The first thing that I wonder into my mind when I look back on this book is how many times I have actually read it? Was it twice or was it three times? I know that I read it when I went to adult re-entry school because I remember sitting in English with the discussion around how much we all hated Curley. However I am also wondering whether I read this when I was in high school the first time, though I am not sure whether we were also having a discussion on whether we hated Curley (and since it was a Christian school that I went to I am not sure whether we are supposed to talk about who we hated, though I do know that we all hated the people that went to the public school that was next to us because, well, they hated us because we all went to a Christian school, so we generally reciprocated in kind – they called us greenies, and snot, because our uniform was green, and their uniform was brown so I'm sure you can guess what we called them – and it wasn't brownies, though there was one student who would refer to them as aid's carriers, and while it was funny at the time, I am sure that wasn't fair to aids carriers).
Anyway, enough of high school politics and let us have a little discussion about this wonderful, and quite painful, little book that I am sure we have all had forced down our throat at High School. As such I am sure I don't need to run through the synopsis again, and for those of you have have not actually read it then I highly recommend reading it because, well, it is quite short, and very well written. However, there is one thing that I feel that I should mention, and that is that the book seems to be written as if it was supposed to be a play, however [author:Steinbeck] seems to have decided to write it as a novel instead. Mind you according to Goodreads, Steinbeck didn't write any plays, but then again it is probably easier to be a successful author (which is actually not all that easy in the first place) as opposed to a successful playwright because all you need to do to be a successful author is to find somebody who wants to publish your book (or at least these days people who are willing to read your book and then recommend it to all their friends on Goodreads) where as a playwright will need to find people who want to act in the performance, as well as a place to put the performance on (and this is not going down to road of arranging for props and such, though some people do get away with having only one actor in a play, but then they are probably stand-up comedians).
Once again I have gone off on a tangent, so let us get back on track by talking about Curley. Actually, lets not because from what I can remember nobody likes Curley, so because nobody likes Curley (not even his wife) let us not talk about him. Actually, his Dad likes him, but that is beside the point.

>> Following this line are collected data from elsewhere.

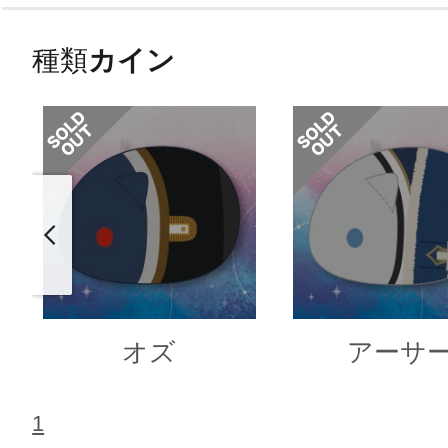
種類
カイン
オズ
アーサ
1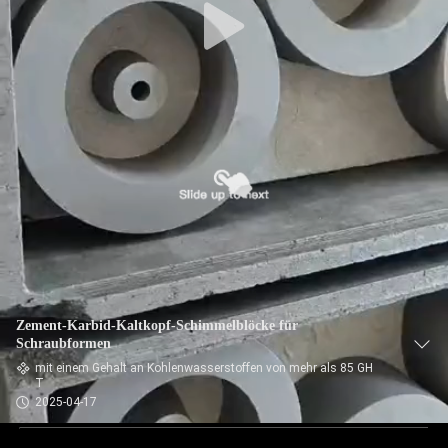
Zement-Karbid-Kaltkopf-Schimmelblöcke für
Schraubformen
mit einem Gehalt an Kohlenwasserstoffen von mehr als 85 GH
T
2025-04-17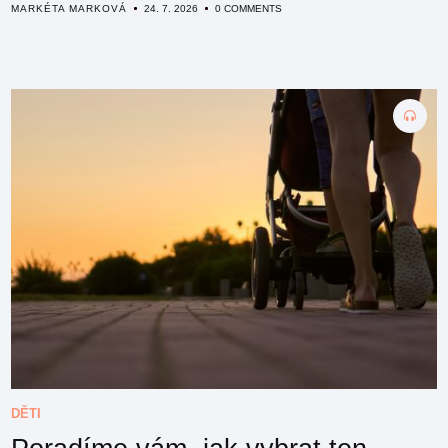
MARKÉTA MARKOVÁ
24. 7. 2026
0 COMMENTS
DĚTI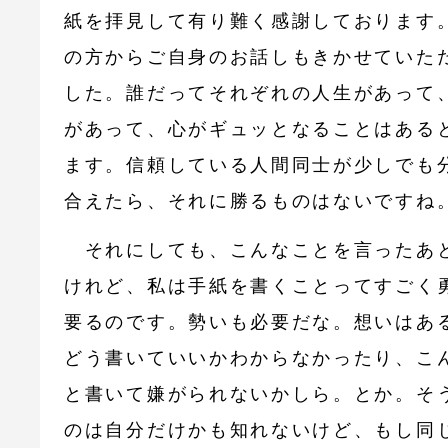
紙を拝見して有り難く感謝しております
の方からご自身のお話しもきかせていた
した。誰だってそれぞれの人生があって
があって、心がギュッとなることはある
ます。信頼している人間同士が少しでも
合えたら、それに勝るものはないですね
それにしても、こんなことを言ったあ
けれど、私は手紙を書くことってすごく
要るのです。勢いも必要だな。想いはあ
どう書いていいかわからなかったり、こ
と書いて嫌がられないかしら。とか。そ
のは自分だけかも知れないけど、もし同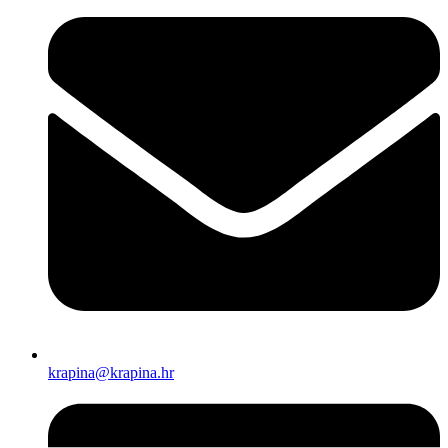
krapina@krapina.hr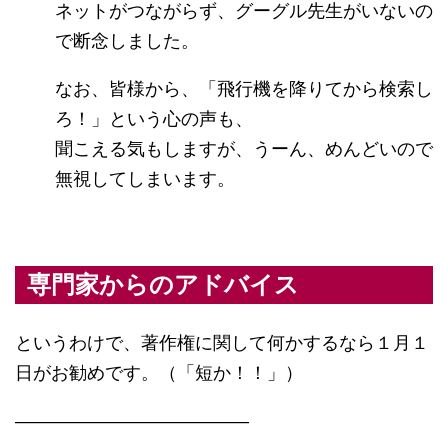
ネットがつながらず、グーグル先生がいないの
で断念しました。
なお、皆様から、「飛行機を降りてから検索し
ろ！」という心の声も、
聞こえる気もしますが、うーん、めんどいので
無視してしまいます。
専門家からのアドバイス
というわけで、著作権に関して何かするなら１月１
日がお勧めです。（「短か！！」）
―――――――――――――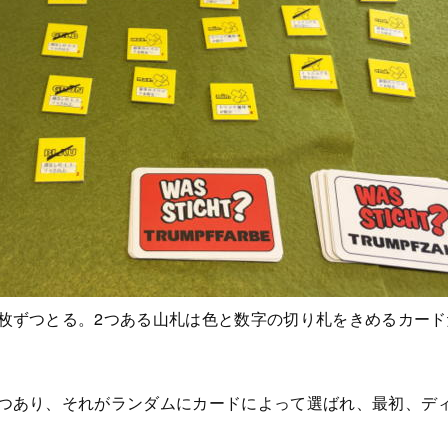
5枚ずつとる。2つある山札は色と数字の切り札をきめるカー
2つあり、それがランダムにカードによって選ばれ、最初、デ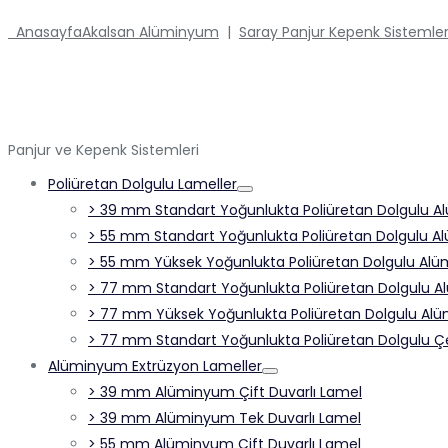
Anasayfa
Akalsan Alüminyum
|
Saray Panjur Kepenk Sistemler
Panjur ve Kepenk Sistemleri
Poliüretan Dolgulu Lameller
> 39 mm Standart Yoğunlukta Poliüretan Dolgulu Al
> 55 mm Standart Yoğunlukta Poliüretan Dolgulu Al
> 55 mm Yüksek Yoğunlukta Poliüretan Dolgulu Alüm
> 77 mm Standart Yoğunlukta Poliüretan Dolgulu A
> 77 mm Yüksek Yoğunlukta Poliüretan Dolgulu Alü
> 77 mm Standart Yoğunlukta Poliüretan Dolgulu Çel
Alüminyum Extrüzyon Lameller
> 39 mm Alüminyum Çift Duvarlı Lamel
> 39 mm Alüminyum Tek Duvarlı Lamel
> 55 mm Alüminyum Çift Duvarlı Lamel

Instead, lets talk about George, because George is an interesting character in that he is voluntarily looking after Lennie (or we believe he is because we are not told as to why he is looking after Lennie, and we know that his claim that he is Lennie's cousin is a lie because Lennie reveals that to be the case), though he comes across as being very impatient with him. I admire him for looking after Lennie, however he seems to not realise what is required because he is always willing to go off and leave Lennie alone, which results in Lennie getting into trouble – and we know that Lennie always gets into trouble because Lennie tells us that he does. So, what do I think of George. Well, first of all I think he is noble because he is willing to look after Lennie, however he is somewhat irresponsible because he will leave Lennie alone knowing that if he does Lennie is liable to get into trouble (which he does).
Then there is the dream, or is it a goal that can be reached but circumstances make it difficult to accomplish. They talk about buying some land and then living off of it, and Lennie dreams of breeding rabbits because he loves to stroke things that are soft (and that is why he gets into trouble because he does not know his own strength, and when he gets scared he panics and that is when he gets into trouble – as George says he can't have mice because while he likes to pet mice, when the mice bite him he always kills them). In a way the story itself is a tragedy because we know that they are not going to reach their dream (and the title says it all, coming from the saying 'the best laid plans of mice and men are apt to go astray'), but also because Lennie is simply not going to be able to stay out of trouble, and George is not going to be able to keep him out of trouble.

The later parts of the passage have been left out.